ADVANTAGE OF THE INVENTION According to this invention, the sealing compound for liquid crystal dropping methods which is excellent in drawing property, adhesiveness, and moisture resistance of hardened | cured material can be provided. Moreover, according to this invention, the vertical conduction material and liquid crystal display element which are manufactured using this sealing compound for liquid crystal dropping methods can be provided.

Claims (12)

A curable resin, talc, and a radical polymerization initiator or a thermosetting agent, or a liquid crystal dropping method sealing agent containing both a radical polymerization initiator and a thermosetting agent,
A total amount of CaMg (CO ₃ ) ₂ and MgCO _{3 in} the talc is 0.1% by weight or less. The sealing agent for liquid crystal dropping method according to claim 1, wherein the talc is surface-treated with a surface treating agent. The sealing agent for liquid crystal dropping method according to claim 2, wherein the surface treatment agent is a silane coupling agent. 4. The sealing agent for liquid crystal dropping method according to claim 3, wherein the silane coupling agent is a silane coupling agent having an epoxy group. 5. The liquid crystal dropping method sealing agent according to claim 1, wherein the talc content is 0.1 to 50 parts by weight with respect to 100 parts by weight of the curable resin. 6. The liquid crystal dropping method according to claim 1, wherein the curable resin contains (meth) acrylate having an isocyanuric skeleton and / or (meth) acrylate having a dicyclopentadiene skeleton. Sealing agent. The curable resin contains a (meth) acrylate having an isocyanuric skeleton,
The sealing agent for liquid crystal dropping method according to claim 6, wherein the (meth) acrylate having an isocyanuric skeleton is ethoxylated isocyanuric triacrylate.

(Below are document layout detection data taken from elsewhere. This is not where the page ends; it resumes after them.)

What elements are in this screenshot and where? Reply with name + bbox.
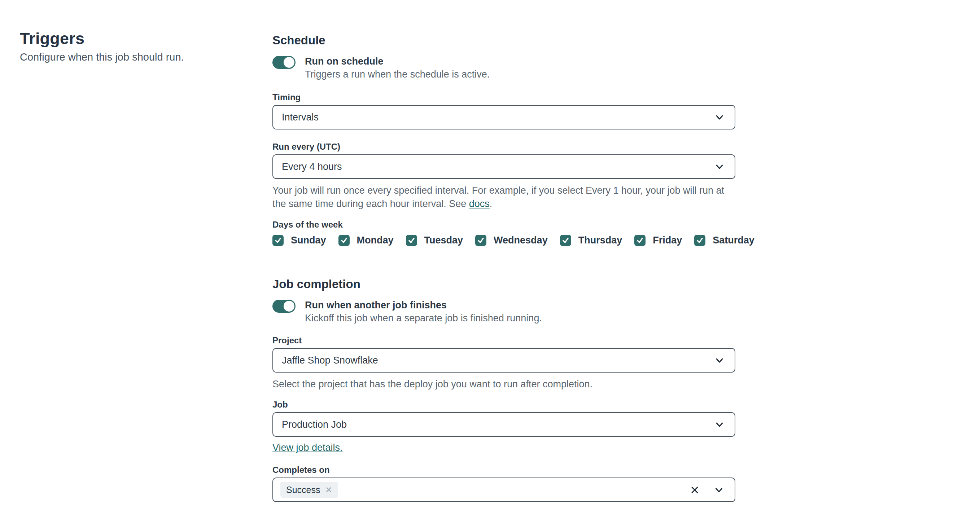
chevron-down-icon <box>714 355 724 365</box>
run-every-value: Every 4 hours <box>282 161 714 173</box>
checkbox-checked-icon <box>694 235 705 246</box>
days-of-week-row: Sunday Monday Tuesday Wednesday Thursday <box>272 234 735 246</box>
project-value: Jaffle Shop Snowflake <box>282 355 714 366</box>
page-subtitle: Configure when this job should run. <box>20 51 243 63</box>
run-on-schedule-description: Triggers a run when the schedule is acti… <box>305 68 490 81</box>
completes-on-field: Completes on Success ✕ <box>272 465 735 502</box>
job-label: Job <box>272 399 735 410</box>
toggle-knob <box>283 301 294 312</box>
checkbox-checked-icon <box>406 235 417 246</box>
chevron-down-icon <box>714 112 724 122</box>
project-help: Select the project that has the deploy j… <box>272 377 734 391</box>
day-checkbox-sunday[interactable]: Sunday <box>272 234 326 246</box>
day-label: Wednesday <box>493 234 548 246</box>
day-checkbox-tuesday[interactable]: Tuesday <box>406 234 463 246</box>
completes-on-label: Completes on <box>272 465 735 475</box>
chevron-down-icon <box>714 419 724 430</box>
run-when-another-job-finishes-description: Kickoff this job when a separate job is … <box>305 312 542 325</box>
job-select[interactable]: Production Job <box>272 412 735 437</box>
day-checkbox-wednesday[interactable]: Wednesday <box>475 234 548 246</box>
run-on-schedule-toggle[interactable] <box>272 56 296 69</box>
run-every-help: Your job will run once every specified i… <box>272 184 734 211</box>
project-select[interactable]: Jaffle Shop Snowflake <box>272 348 735 373</box>
help-text-suffix: . <box>490 198 493 209</box>
day-checkbox-thursday[interactable]: Thursday <box>560 234 622 246</box>
status-tag-label: Success <box>286 485 320 495</box>
status-tag: Success ✕ <box>280 482 338 498</box>
day-label: Friday <box>653 234 682 246</box>
timing-label: Timing <box>272 92 735 103</box>
multiselect-controls <box>690 485 724 495</box>
timing-field: Timing Intervals <box>272 92 735 130</box>
checkbox-checked-icon <box>272 235 283 246</box>
remove-tag-icon[interactable]: ✕ <box>325 486 332 494</box>
run-every-select[interactable]: Every 4 hours <box>272 154 735 179</box>
timing-value: Intervals <box>282 112 714 123</box>
page-title: Triggers <box>20 30 243 48</box>
toggle-text: Run on schedule Triggers a run when the … <box>305 55 490 81</box>
clear-all-icon[interactable] <box>690 485 700 495</box>
toggle-knob <box>283 57 294 68</box>
day-checkbox-friday[interactable]: Friday <box>634 234 682 246</box>
section-intro: Triggers Configure when this job should … <box>20 30 243 63</box>
day-checkbox-monday[interactable]: Monday <box>339 234 394 246</box>
checkbox-checked-icon <box>339 235 350 246</box>
run-on-schedule-label: Run on schedule <box>305 55 490 68</box>
timing-select[interactable]: Intervals <box>272 105 735 130</box>
job-field: Job Production Job View job details. <box>272 399 735 453</box>
day-label: Tuesday <box>424 234 463 246</box>
triggers-form: Schedule Run on schedule Triggers a run … <box>272 33 735 502</box>
job-value: Production Job <box>282 419 714 430</box>
day-checkbox-saturday[interactable]: Saturday <box>694 234 754 246</box>
days-of-week-label: Days of the week <box>272 219 735 230</box>
project-label: Project <box>272 335 735 346</box>
chevron-down-icon[interactable] <box>714 485 724 495</box>
run-when-another-job-finishes-label: Run when another job finishes <box>305 299 542 312</box>
day-label: Monday <box>357 234 394 246</box>
run-every-field: Run every (UTC) Every 4 hours Your job w… <box>272 141 735 211</box>
completes-on-multiselect[interactable]: Success ✕ <box>272 477 735 502</box>
job-triggers-settings-page: Triggers Configure when this job should … <box>0 0 980 528</box>
project-field: Project Jaffle Shop Snowflake Select the… <box>272 335 735 391</box>
run-when-another-job-finishes-toggle[interactable] <box>272 300 296 313</box>
day-label: Saturday <box>713 234 754 246</box>
run-when-another-job-finishes-row: Run when another job finishes Kickoff th… <box>272 300 735 325</box>
day-label: Sunday <box>291 234 326 246</box>
schedule-heading: Schedule <box>272 33 735 48</box>
run-on-schedule-row: Run on schedule Triggers a run when the … <box>272 56 735 81</box>
checkbox-checked-icon <box>634 235 646 246</box>
checkbox-checked-icon <box>475 235 487 246</box>
view-job-details-link[interactable]: View job details. <box>272 442 343 453</box>
day-label: Thursday <box>578 234 622 246</box>
chevron-down-icon <box>714 162 724 172</box>
help-text: Your job will run once every specified i… <box>272 185 724 209</box>
run-every-label: Run every (UTC) <box>272 141 735 152</box>
docs-link[interactable]: docs <box>469 198 490 209</box>
checkbox-checked-icon <box>560 235 571 246</box>
toggle-text: Run when another job finishes Kickoff th… <box>305 299 542 325</box>
job-completion-heading: Job completion <box>272 277 735 292</box>
days-of-week-field: Days of the week Sunday Monday Tuesday W… <box>272 219 735 246</box>
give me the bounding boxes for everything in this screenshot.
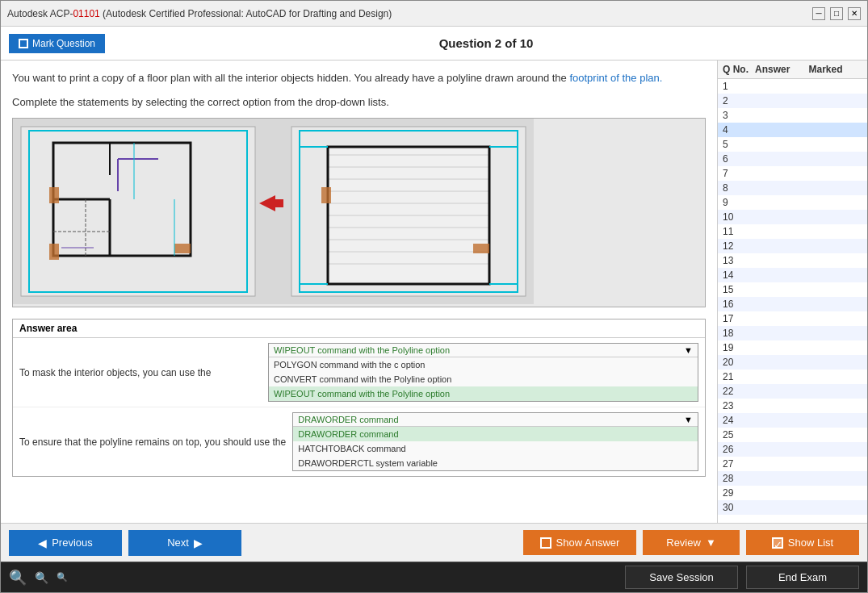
dropdown-option-1-1[interactable]: POLYGON command with the c option [269, 357, 698, 372]
answer-label-1: To mask the interior objects, you can us… [19, 367, 262, 378]
title-highlight: 01101 [73, 8, 99, 19]
svg-rect-18 [267, 199, 283, 207]
list-item[interactable]: 26 [718, 442, 867, 457]
list-item[interactable]: 27 [718, 457, 867, 471]
list-item[interactable]: 1 [718, 79, 867, 94]
dropdown-chevron-2: ▼ [684, 415, 693, 424]
app-window: Autodesk ACP-01101 (Autodesk Certified P… [0, 0, 868, 593]
review-button[interactable]: Review ▼ [643, 530, 740, 555]
answer-dropdown-2[interactable]: DRAWORDER command ▼ DRAWORDER command HA… [292, 412, 698, 471]
list-item[interactable]: 5 [718, 137, 867, 152]
show-list-label: Show List [788, 537, 833, 549]
show-answer-button[interactable]: Show Answer [523, 530, 636, 555]
question-sidebar: Q No. Answer Marked 1 2 3 4 5 6 7 8 9 10… [718, 61, 867, 523]
list-item[interactable]: 3 [718, 108, 867, 123]
list-item[interactable]: 2 [718, 94, 867, 108]
list-item[interactable]: 28 [718, 471, 867, 486]
question-instruction: Complete the statements by selecting the… [12, 94, 706, 111]
close-button[interactable]: ✕ [848, 7, 861, 20]
dropdown-selected-1: WIPEOUT command with the Polyline option [274, 345, 450, 355]
mark-button-label: Mark Question [32, 38, 95, 49]
end-label: End Exam [778, 571, 827, 583]
question-text: You want to print a copy of a floor plan… [12, 70, 706, 86]
dropdown-option-2-3[interactable]: DRAWORDERCTL system variable [293, 456, 698, 470]
prev-arrow-icon: ◀ [38, 537, 47, 549]
next-arrow-icon: ▶ [194, 537, 203, 549]
list-item[interactable]: 16 [718, 297, 867, 311]
list-item[interactable]: 14 [718, 268, 867, 282]
dropdown-selected-2: DRAWORDER command [298, 415, 398, 424]
list-item[interactable]: 15 [718, 282, 867, 297]
title-bar: Autodesk ACP-01101 (Autodesk Certified P… [1, 1, 867, 27]
list-item[interactable]: 18 [718, 326, 867, 340]
list-item[interactable]: 29 [718, 486, 867, 500]
dropdown-option-1-3[interactable]: WIPEOUT command with the Polyline option [269, 386, 698, 401]
svg-rect-34 [473, 244, 489, 253]
list-item[interactable]: 7 [718, 166, 867, 181]
list-item[interactable]: 12 [718, 239, 867, 253]
list-item[interactable]: 13 [718, 253, 867, 268]
list-item[interactable]: 17 [718, 311, 867, 326]
zoom-normal-button[interactable]: 🔍 [35, 571, 48, 584]
show-answer-checkbox-icon [540, 537, 551, 549]
minimize-button[interactable]: ─ [812, 7, 825, 20]
zoom-out-button[interactable]: 🔍 [9, 569, 27, 587]
svg-rect-1 [21, 127, 255, 296]
answer-row-1: To mask the interior objects, you can us… [13, 338, 705, 407]
show-list-button[interactable]: ✓ Show List [746, 530, 859, 555]
sidebar-col-qno: Q No. [723, 64, 755, 75]
dropdown-trigger-1[interactable]: WIPEOUT command with the Polyline option… [269, 344, 698, 357]
show-list-checkbox-icon: ✓ [772, 537, 783, 549]
list-item[interactable]: 25 [718, 428, 867, 442]
window-title: Autodesk ACP-01101 (Autodesk Certified P… [7, 8, 392, 19]
save-session-button[interactable]: Save Session [625, 566, 738, 589]
dropdown-trigger-2[interactable]: DRAWORDER command ▼ [293, 413, 698, 427]
question-line2: footprint of the plan. [569, 72, 662, 84]
svg-rect-11 [174, 244, 191, 253]
list-item[interactable]: 30 [718, 500, 867, 515]
question-title: Question 2 of 10 [113, 36, 859, 50]
zoom-in-button[interactable]: 🔍 [57, 572, 68, 583]
main-content: You want to print a copy of a floor plan… [1, 61, 867, 523]
list-item[interactable]: 20 [718, 355, 867, 370]
list-item[interactable]: 22 [718, 384, 867, 399]
list-item[interactable]: 10 [718, 210, 867, 224]
sidebar-header: Q No. Answer Marked [718, 61, 867, 79]
list-item[interactable]: 23 [718, 399, 867, 413]
previous-label: Previous [52, 537, 93, 549]
dropdown-chevron-1: ▼ [684, 345, 693, 355]
list-item[interactable]: 8 [718, 181, 867, 195]
list-item[interactable]: 24 [718, 413, 867, 428]
next-button[interactable]: Next ▶ [128, 530, 241, 556]
question-panel: You want to print a copy of a floor plan… [1, 61, 718, 523]
maximize-button[interactable]: □ [830, 7, 843, 20]
save-label: Save Session [649, 571, 714, 583]
title-suffix: (Autodesk Certified Professional: AutoCA… [103, 8, 392, 19]
answer-area-title: Answer area [13, 319, 705, 338]
answer-row-2: To ensure that the polyline remains on t… [13, 407, 705, 476]
mark-checkbox-icon [19, 39, 28, 48]
list-item[interactable]: 19 [718, 340, 867, 355]
footer-bottom: 🔍 🔍 🔍 Save Session End Exam [1, 562, 867, 592]
svg-rect-33 [321, 187, 331, 203]
next-label: Next [167, 537, 189, 549]
end-exam-button[interactable]: End Exam [746, 566, 859, 589]
floor-plan-svg [13, 119, 534, 304]
dropdown-option-2-1[interactable]: DRAWORDER command [293, 427, 698, 441]
list-item[interactable]: 9 [718, 195, 867, 210]
answer-area-box: Answer area To mask the interior objects… [12, 319, 706, 477]
mark-question-button[interactable]: Mark Question [9, 34, 105, 53]
toolbar: Mark Question Question 2 of 10 [1, 27, 867, 61]
previous-button[interactable]: ◀ Previous [9, 530, 122, 556]
svg-rect-10 [49, 244, 59, 260]
window-controls: ─ □ ✕ [812, 7, 861, 20]
answer-dropdown-1[interactable]: WIPEOUT command with the Polyline option… [268, 343, 698, 402]
list-item[interactable]: 6 [718, 152, 867, 166]
sidebar-col-marked: Marked [809, 64, 863, 75]
list-item[interactable]: 11 [718, 224, 867, 239]
svg-rect-9 [49, 187, 59, 203]
list-item[interactable]: 21 [718, 370, 867, 384]
list-item[interactable]: 4 [718, 123, 867, 137]
dropdown-option-1-2[interactable]: CONVERT command with the Polyline option [269, 372, 698, 386]
dropdown-option-2-2[interactable]: HATCHTOBACK command [293, 441, 698, 456]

The curable resin contains a (meth) acrylate having a dicyclopentadiene skeleton,
The sealing agent for liquid crystal dropping method according to claim 6 or 7, wherein the (meth) acrylate having a dicyclopentadiene skeleton is tricyclodecane dimethanol diacrylate. The content of (meth) acrylate having an isocyanuric skeleton and (meth) acrylate having a dicyclopentadiene skeleton is 0.1 to 30 parts by weight with respect to 100 parts by weight of the entire curable resin. Item 9. A sealing agent for liquid crystal dropping method according to item 6, 7 or 8. The light-shielding agent is contained, The sealing agent for liquid crystal dropping methods of Claim 1, 2, 3, 4, 5, 6, 7, 8 or 9 characterized by the above-mentioned. A vertical conducting material comprising the sealing agent for a liquid crystal dropping method according to claim 1, 2, 3, 4, 5, 6, 7, 8, 9 or 10, and conductive fine particles. It is manufactured using the sealing agent for liquid crystal dropping methods according to claim 1, 2, 3, 4, 5, 6, 7, 8, 9 or 10, or the vertical conduction material according to claim 11. Liquid crystal display element.